* **Exercise instructions**: One part of the entries below is wanted: the lines from the one containing "that increase vulnerability." through the one containing "overstretched. Security concerns". Write those out exactly and nothing else.
- - - -
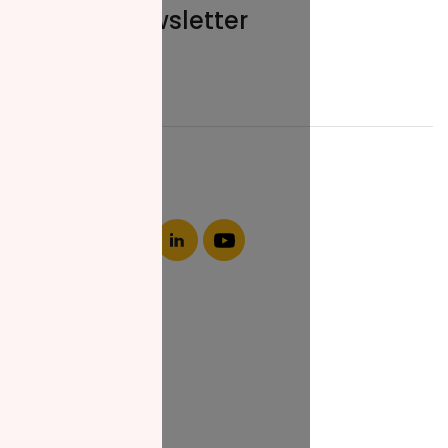
Join our newsletter
Email*
About NZF
Who We Are
Join Us
Our Impact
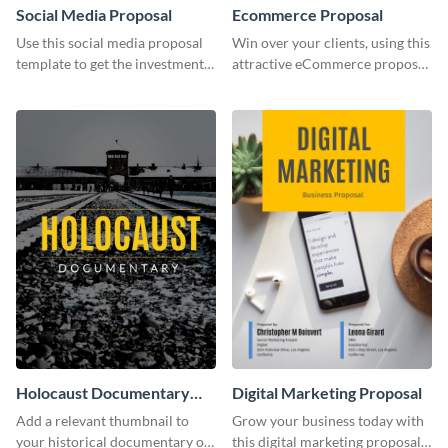
Social Media Proposal
Ecommerce Proposal
Use this social media proposal
Win over your clients, using this
template to get the investment
attractive eCommerce proposal
you've been looking for, to grow
template.
your business.
Holocaust Documentary
Digital Marketing Proposal
YouTube Video Cover
Add a relevant thumbnail to
Grow your business today with
your historical documentary on
this digital marketing proposal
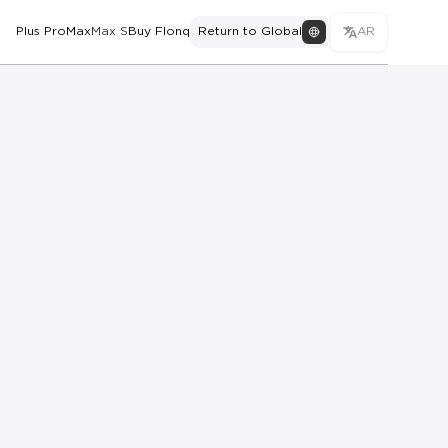
Plus Pro
Max
Max S
Buy Flonq
Return to Global
AR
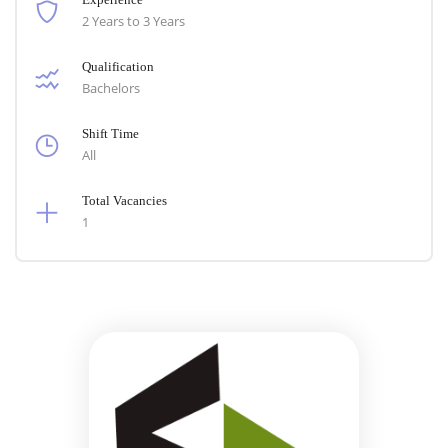
2 Years to 3 Years
Qualification
Bachelors
Shift Time
All
Total Vacancies
1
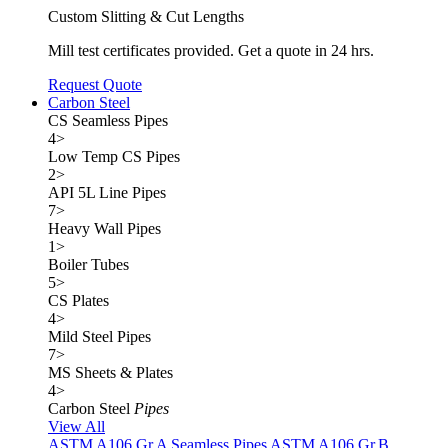
Custom Slitting & Cut Lengths
Mill test certificates provided. Get a quote in 24 hrs.
Request Quote
Carbon Steel
CS Seamless Pipes
4
>
Low Temp CS Pipes
2
>
API 5L Line Pipes
7
>
Heavy Wall Pipes
1
>
Boiler Tubes
5
>
CS Plates
4
>
Mild Steel Pipes
7
>
MS Sheets & Plates
4
>
Carbon Steel
Pipes
View All
ASTM A106 Gr.A Seamless Pipes
ASTM A106 Gr.B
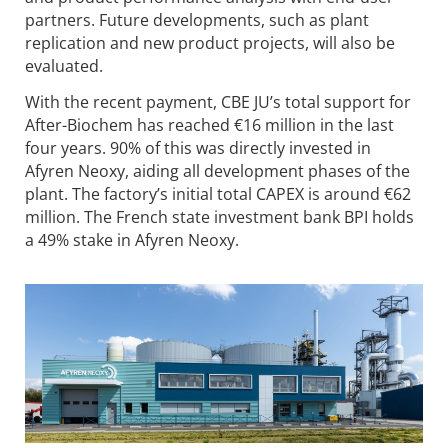
partners. Future developments, such as plant
replication and new product projects, will also be
evaluated.
With the recent payment, CBE JU’s total support for
After-Biochem has reached €16 million in the last
four years. 90% of this was directly invested in
Afyren Neoxy, aiding all development phases of the
plant. The factory’s initial total CAPEX is around €62
million. The French state investment bank BPI holds
a 49% stake in Afyren Neoxy.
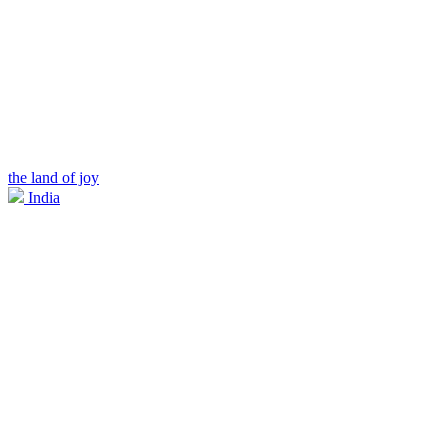
the land of joy
India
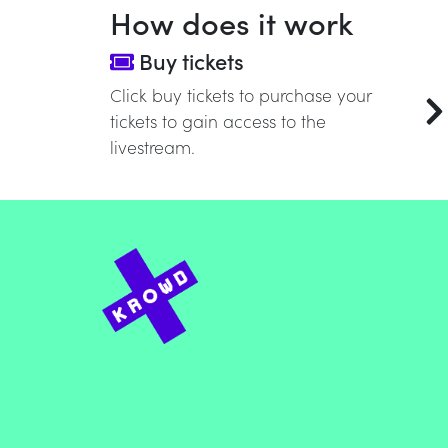
How does it work
Buy tickets
Click buy tickets to purchase your
tickets to gain access to the
livestream.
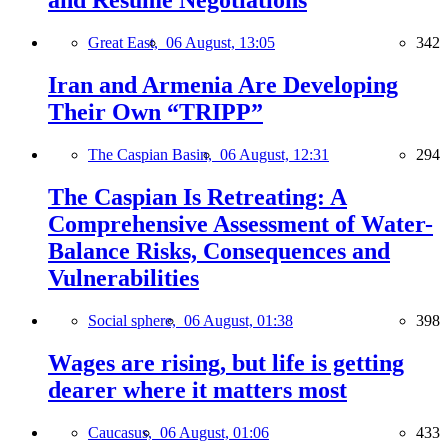
and Resume Negotiations
Great East,
06 August, 13:05
342
Iran and Armenia Are Developing
Their Own “TRIPP”
The Caspian Basin,
06 August, 12:31
294
The Caspian Is Retreating: A
Comprehensive Assessment of Water-
Balance Risks, Consequences and
Vulnerabilities
Social sphere,
06 August, 01:38
398
Wages are rising, but life is getting
dearer where it matters most
Caucasus,
06 August, 01:06
433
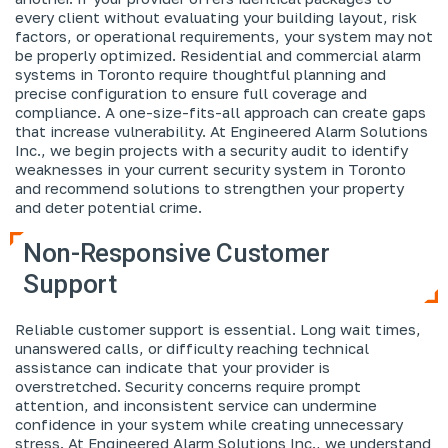
every client without evaluating your building layout, risk
factors, or operational requirements, your system may not
be properly optimized. Residential and commercial alarm
systems in Toronto require thoughtful planning and
precise configuration to ensure full coverage and
compliance. A one-size-fits-all approach can create gaps
that increase vulnerability. At Engineered Alarm Solutions
Inc., we begin projects with a security audit to identify
weaknesses in your current security system in Toronto
and recommend solutions to strengthen your property
and deter potential crime.
Non-Responsive Customer
Support
Reliable customer support is essential. Long wait times,
unanswered calls, or difficulty reaching technical
assistance can indicate that your provider is
overstretched. Security concerns require prompt
attention, and inconsistent service can undermine
confidence in your system while creating unnecessary
stress. At Engineered Alarm Solutions Inc., we understand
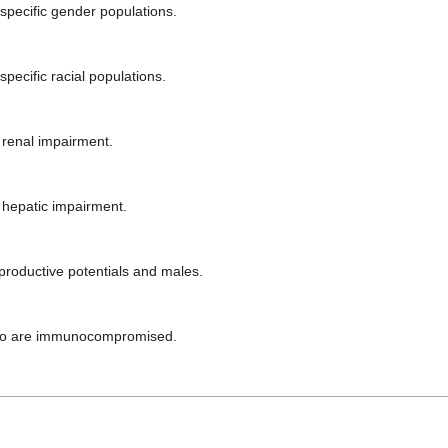
 specific gender populations.
pecific racial populations.
 renal impairment.
h hepatic impairment.
productive potentials and males.
 who are immunocompromised.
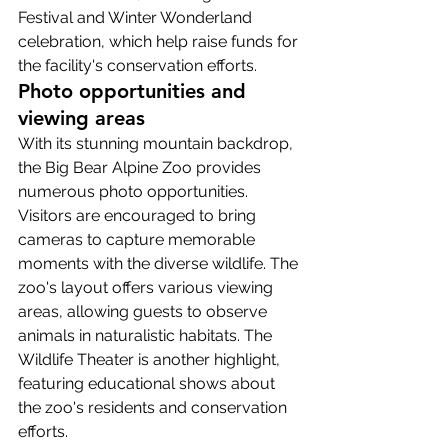
Festival and Winter Wonderland 
celebration, which help raise funds for 
the facility's conservation efforts.
Photo opportunities and 
viewing areas
With its stunning mountain backdrop, 
the Big Bear Alpine Zoo provides 
numerous photo opportunities. 
Visitors are encouraged to bring 
cameras to capture memorable 
moments with the diverse wildlife. The 
zoo's layout offers various viewing 
areas, allowing guests to observe 
animals in naturalistic habitats. The 
Wildlife Theater is another highlight, 
featuring educational shows about 
the zoo's residents and conservation 
efforts.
- - - -
* **Response area**:
that increase vulnerability. At Engineered Alarm Solutions
Inc., we begin projects with a security audit to identify
weaknesses in your current security system in Toronto
and recommend solutions to strengthen your property
and deter potential crime.
Non-Responsive Customer
Support
Reliable customer support is essential. Long wait times,
unanswered calls, or difficulty reaching technical
assistance can indicate that your provider is
overstretched. Security concerns require prompt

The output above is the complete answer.